In many rural areas job opportunities have either declined or gone completely, partly because rural manufacturing jobs have been moved offshore to countries with lower wages.

The team gathered and analyzed data on loan application outcomes for all small businesses and farm loans in the United States over the last ten years. Apart from quantitative findings, the study included interviews with people who had sought help from local banks that had been acquired by national banks. A large number of respondents expressed frustration and dissatisfaction with high interest rates, and in a growing number of cases, rejection.

Many rural startups don’t have hard credit histories

Credit history
In cases of rural businesses, “soft data” is important.

The researchers pointed out that many small businesses, especially fledgling ones, including rural startups do not have “hard data” on earnings, neither do they have the credit scores required at large, non-local banks to be considered for a loan approval.

Some respondents said that even among local banks that are familiar with individuals’ “soft data”, such as local reputation and credit history, they are much more interested in selling loans to “companies that will bring in large manufacturing.”

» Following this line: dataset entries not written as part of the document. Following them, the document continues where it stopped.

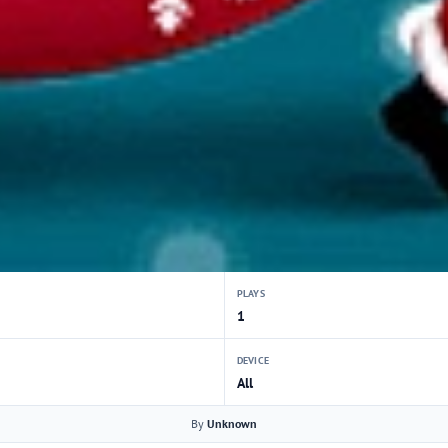
PLAYS
1
DEVICE
All
By
Unknown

The researchers interviewed over 30 small businesses in rural areas of Texas. Among them was a young woman who was discouraged by a bank and eventually borrowed from her father.

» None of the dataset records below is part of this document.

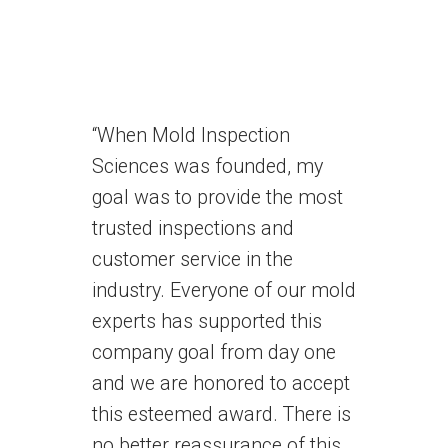
“When Mold Inspection
Sciences was founded, my
goal was to provide the most
trusted inspections and
customer service in the
industry. Everyone of our mold
experts has supported this
company goal from day one
and we are honored to accept
this esteemed award. There is
no better reassurance of this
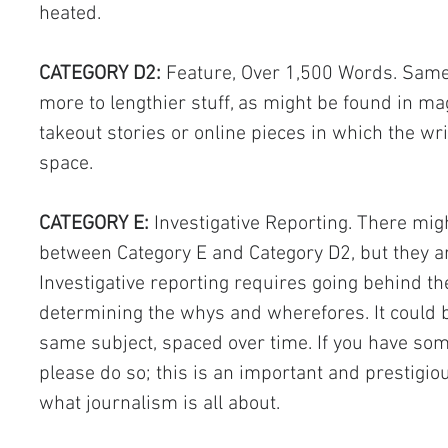
heated.
CATEGORY D2:
 Feature, Over 1,500 Words. Same 
more to lengthier stuff, as might be found in ma
takeout stories or online pieces in which the writ
space.
CATEGORY E: 
Investigative Reporting. There mig
between Category E and Category D2, but they a
Investigative reporting requires going behind th
determining the whys and wherefores. It could be
same subject, spaced over time. If you have som
please do so; this is an important and prestigious
what journalism is all about.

Mencken gave as an example an elderly woman who complained that banks were too difficult and charged excessively high interest rates; she eventually gave up and used her own money to set up a restaurant and banquet hall.

The research team is now investigating whether rural communities with more local banks have higher approval rates compared to those with fewer community banks.

The study was funded by the US Department of Agriculture’s National Institute of Food and Agriculture.